"Das Fest Maria Himmelfahrt wurde von den Gleiwitzern seit altesher
feierlich begangen. Nach dem Hochamt begann in der Stadt ein emsiges Leben
und Treiben. Auf dem Ringe standen zahllose Buden. Sie bargen alles, was
Herz eines Bürgers - des kleinen sowohl wie des großen - erfreuen konnte.

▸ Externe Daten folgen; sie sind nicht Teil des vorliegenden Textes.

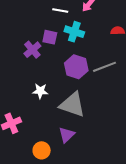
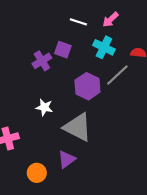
cyan cross: (74, 32) -> (104, 47), moved
gray line: (104, 67) -> (117, 75), moved, turned -30

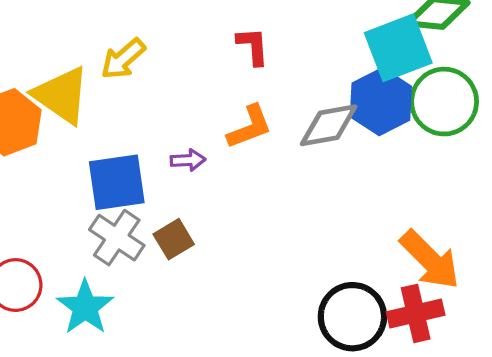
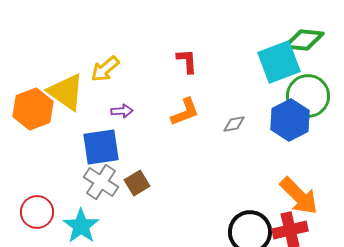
blue hexagon: (381, 102) -> (290, 120), moved
gray diamond: (329, 125) -> (234, 124), moved, size x0.6
purple arrow: (188, 160) -> (122, 111), moved

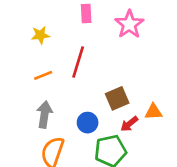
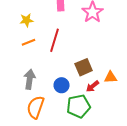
orange line: (43, 75) -> (29, 42), moved

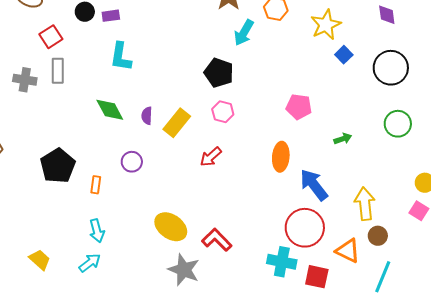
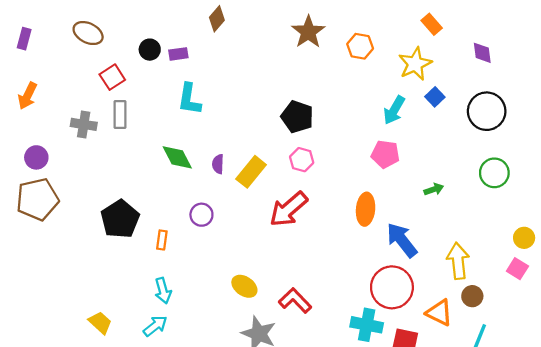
cyan arrow: (244, 33) -> (394, 110), moved
red arrow: (211, 157) -> (288, 209), size x1.6
yellow ellipse: (171, 227) -> (244, 286), size x0.7

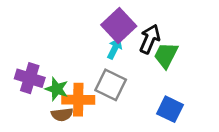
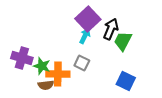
gray square: (111, 85) -> (82, 63), size x0.7

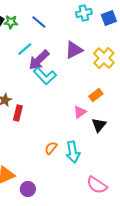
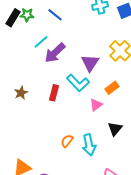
purple triangle: (74, 50) -> (90, 63), moved, turned -30
cyan L-shape: (45, 76) -> (78, 83), moved
red rectangle: (18, 113) -> (54, 93), moved
black triangle: (99, 125) -> (115, 129), moved

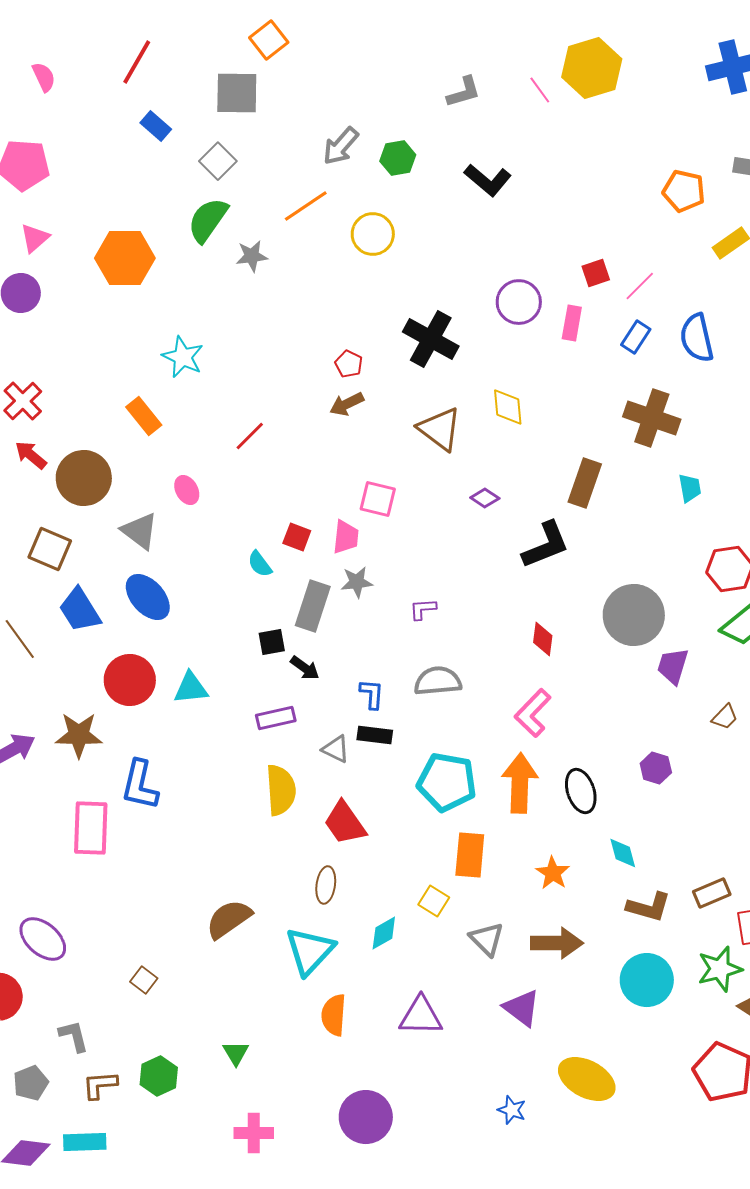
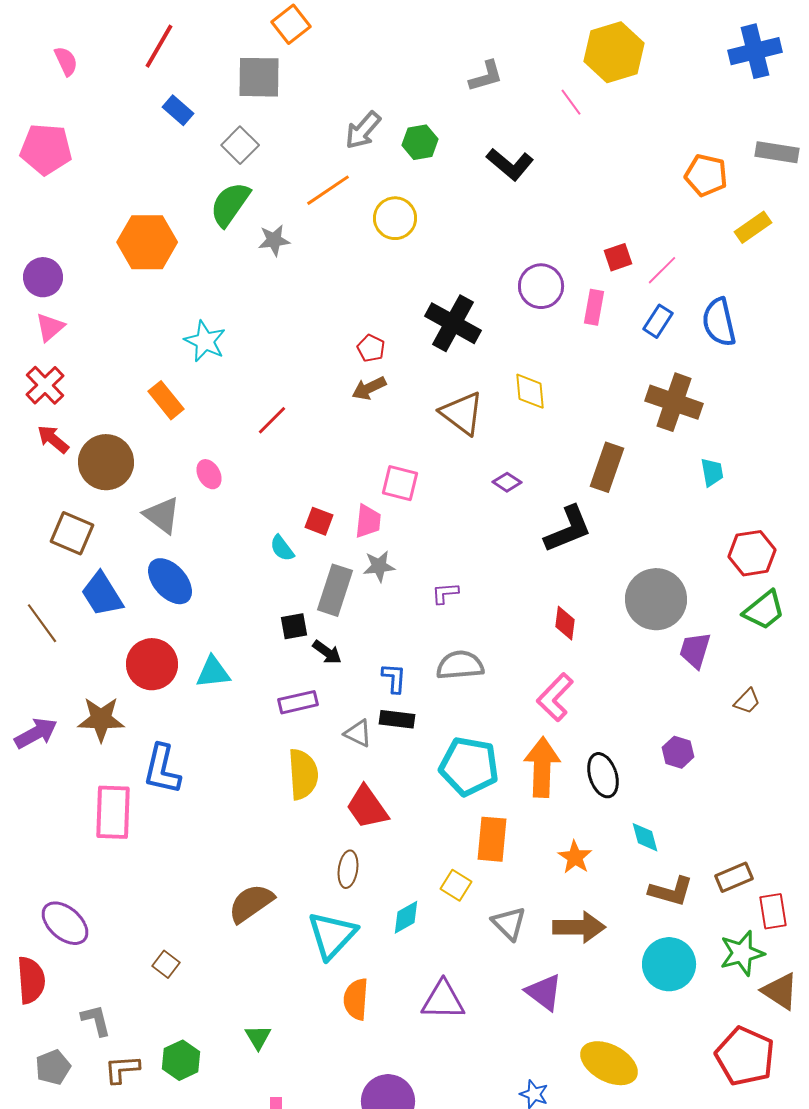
pink line: (540, 90) -> (571, 102), moved
pink triangle: (35, 238) -> (50, 327), moved

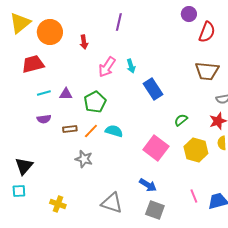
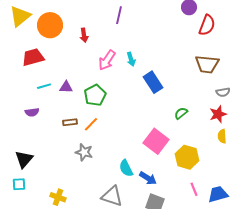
purple semicircle: (44, 119) -> (32, 112), moved
cyan semicircle: (114, 131) -> (126, 168), moved, turned -132
yellow hexagon: (196, 150) -> (187, 157), moved

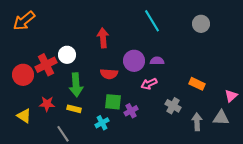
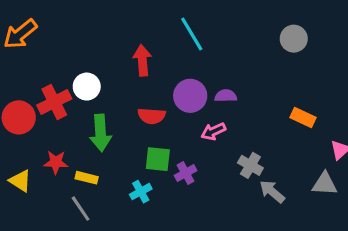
cyan line: (152, 21) -> (192, 34), moved
orange rectangle: (197, 84) -> (303, 117), moved
yellow rectangle: (74, 109) -> (87, 178), moved
gray arrow: (197, 122) -> (272, 192), moved, turned -48

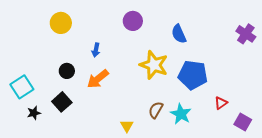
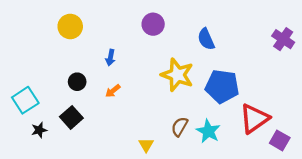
orange arrow: (98, 79) -> (113, 91), size x0.6
red triangle: (221, 103) -> (254, 119), size x2.0

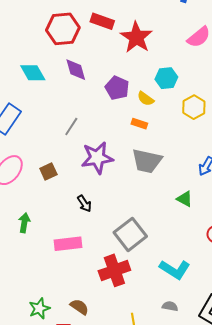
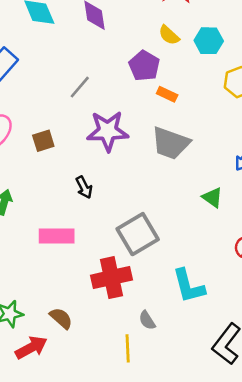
purple pentagon: (117, 88) -> (144, 66), moved
yellow semicircle: (146, 99) -> (169, 35), moved
cyan L-shape: (175, 269) -> (189, 286), turned 36
gray semicircle: (170, 306) -> (147, 320), moved, turned -140

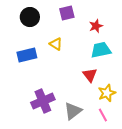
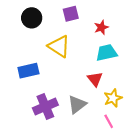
yellow triangle: (56, 44) -> (59, 46), size x1.6
blue rectangle: (27, 55) -> (28, 71), moved
gray triangle: (73, 111) -> (77, 104), moved

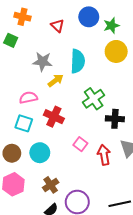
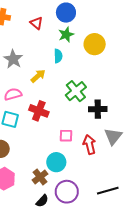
green star: (111, 26) -> (66, 35), moved
cyan semicircle: (78, 61) -> (58, 56), size x0.6
gray star: (42, 62) -> (13, 59), moved, turned 30
pink square: (80, 144) -> (66, 136), turned -32
cyan circle: (40, 153) -> (56, 162), moved

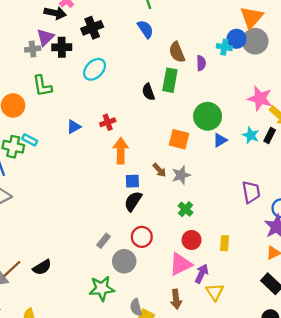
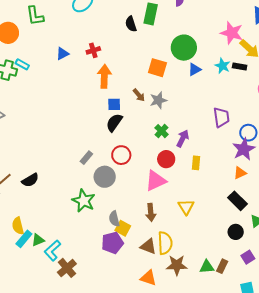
black rectangle: (270, 135) -> (240, 66), turned 72
purple arrow: (202, 274) -> (183, 138), moved
green star: (102, 288) -> (84, 201), turned 30

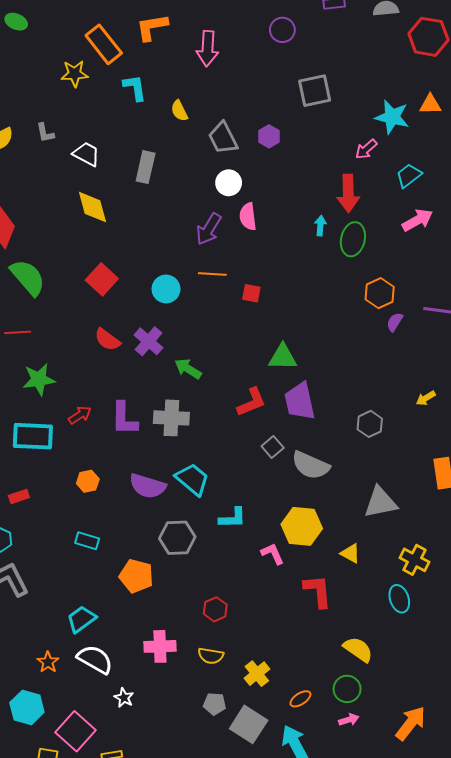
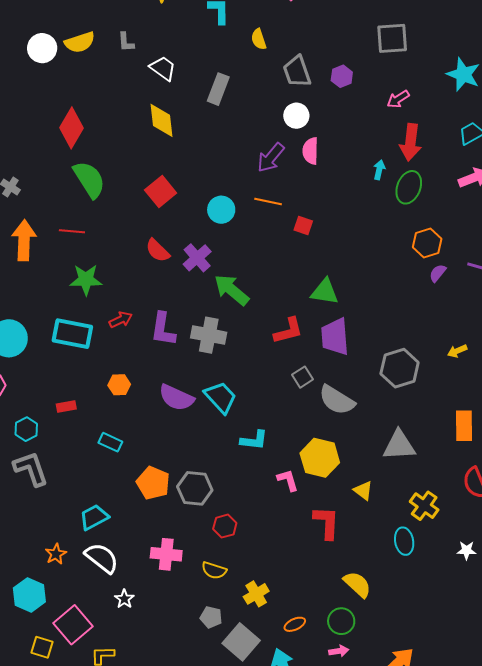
pink arrow: (366, 149) -> (398, 99), moved
green arrow: (188, 369) -> (232, 290), size x1.4
gray hexagon: (370, 424) -> (400, 368), size x1.5
red rectangle: (19, 497) -> (66, 406), moved
gray hexagon: (177, 538) -> (195, 488), moved

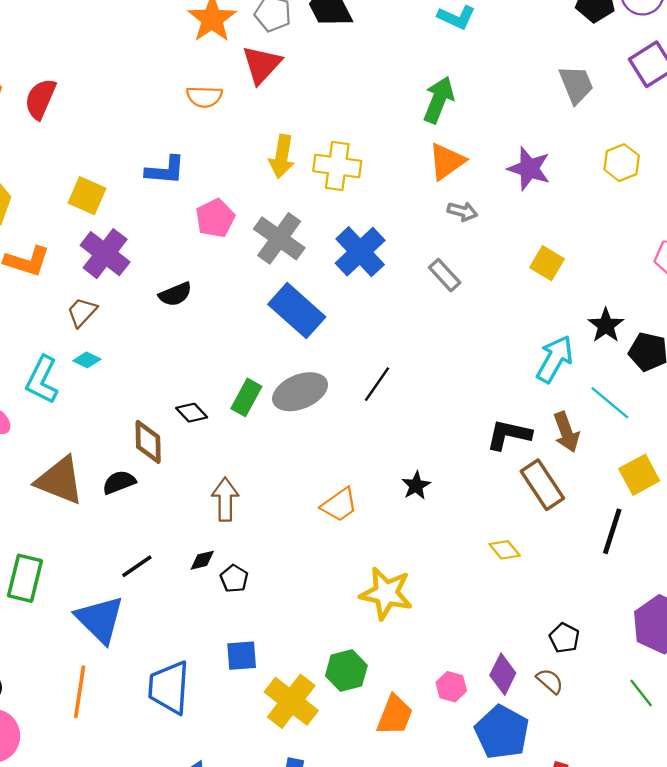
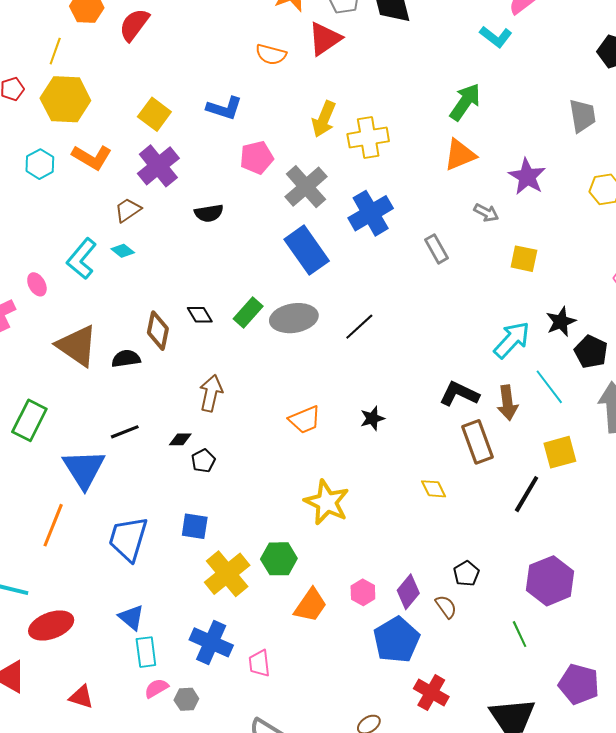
yellow cross: (337, 166) -> (368, 138), turned -30
gray arrow: (462, 211) -> (486, 213), moved
yellow square: (547, 263) -> (524, 259), turned -32

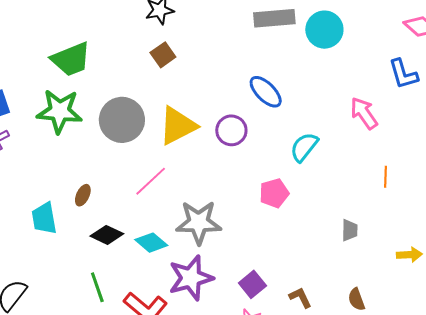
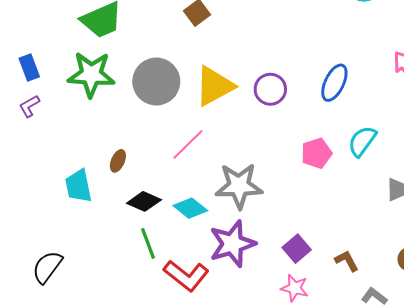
blue ellipse: (266, 92) -> (334, 83), moved, turned 72
cyan semicircle: (304, 147) -> (362, 141), moved
green line: (97, 287) -> (148, 243), moved

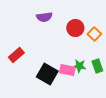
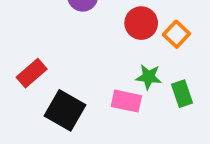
green star: (79, 66) -> (149, 77), moved
black square: (47, 74) -> (65, 110), moved

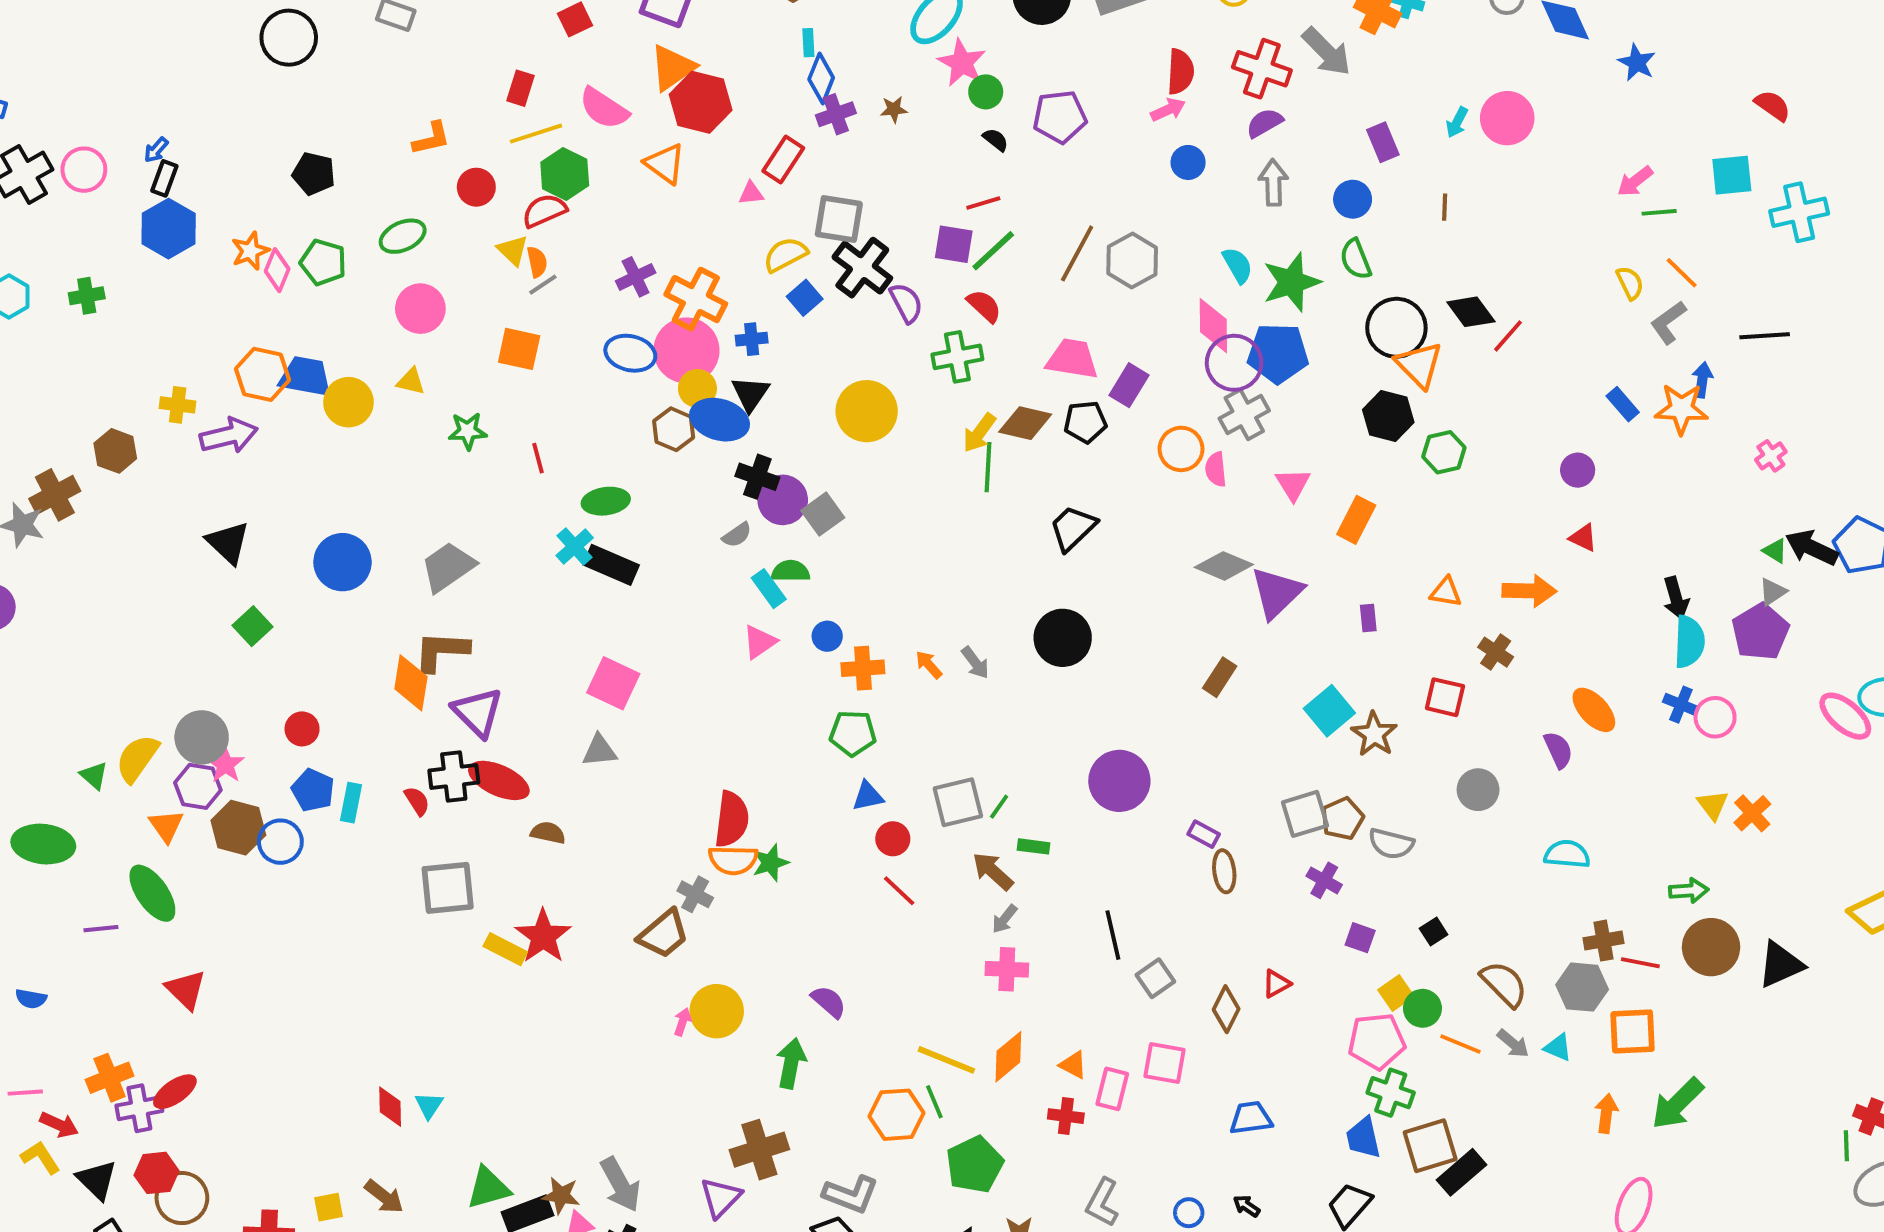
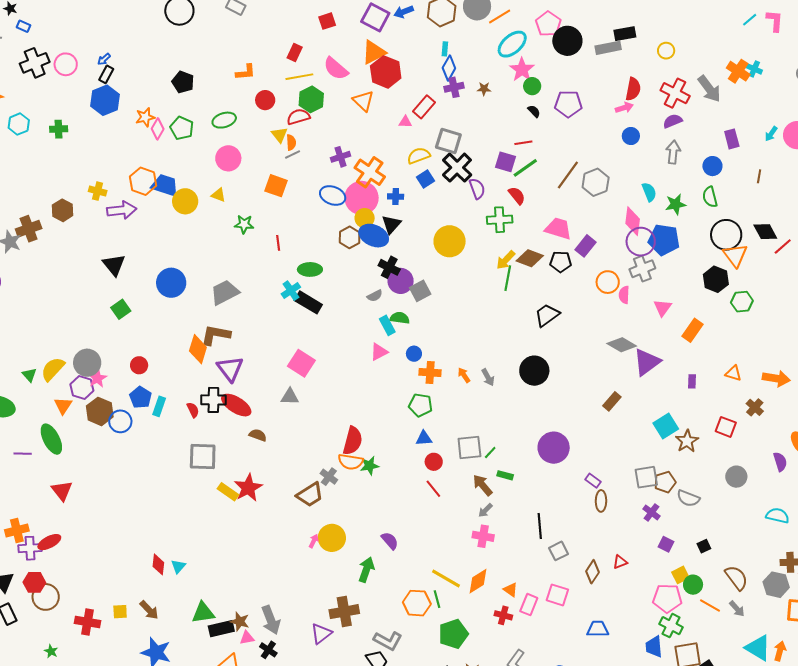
green star: (1291, 282) -> (676, 204), size x0.7
cyan triangle: (1558, 1047) -> (758, 648), moved, size x1.8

Nützliche Dinge für Haus und Hof, Spielzeug und Pfefferkuchen für die
Buben und Mädchen. Aus allen Dörfern der Umgebung kamen an diesem Tage die
Bewohner, die Edlen und Freisassen wie die Hörigen, um mit den Gleiwitzern
lustig und vergnügt zu sein. Manch harter Taler, der das ganze Jahr
sorgfältig behütet worden war, sprang an diesem Tage aus den Taschen und
landete unbesorgt und leichtsinnig in den großen Taschen der Krämer und
Kretschmer. Einmal im Jahr mußten alle Sorgen vergessen werden! Das galt
erst für das heurige Fest. Ein übermächtiger Gegner war aufs Haupt
geschlagen, die Stadt befreit worden. Die Bürgerschaft war vor Tod,
Verderben und Armut gerettet. Ursache genug, das schöne Fest nach
Väter Weise würdig zu begehen!"
"Die Gleiwitzer Bürger aber haben am sechzehnten August ihr Fest
gefeiert, wie noch nie zuvor. Bis spät in die Nacht hinein klang das
Singen und Jauchzen der Burschen und Mädschen durch die Stadt. Aber die
Gleiwitzer haben auch das Versprechen, das sie gemacht, eingelöst. Sie
sind Jahr für Jahr, bei Hitze und Regen, bei Wind und Kälte, zur heiligen
Gnadenstätte gepilgert. Dreihundertundvierzehn Jahre sind seit jenen
kriegerischen Tagen vergangen. Die Männer und Frauen, die dieses Gelöbnis
abgelegt haben, sind längst nicht mehr. Aber ihre Kinder und Kindeskinder
achten das Wort und Gelöbnis der Väter. Alljährlich zur Sommerzeit rüstet das
katolische Volk von Gleiwitz zur Gelöbniswallfahrt, pilgert zur heiligen
Gnadenstätte Oberschlesiens, zum St. Annaberg, um im Sinne der Väter dem
Herrgott zu danken, >>denn groß ist sein Erbarmen, und seine Barmherzigkeit
währet von Geschlecht zu Geschlecht..."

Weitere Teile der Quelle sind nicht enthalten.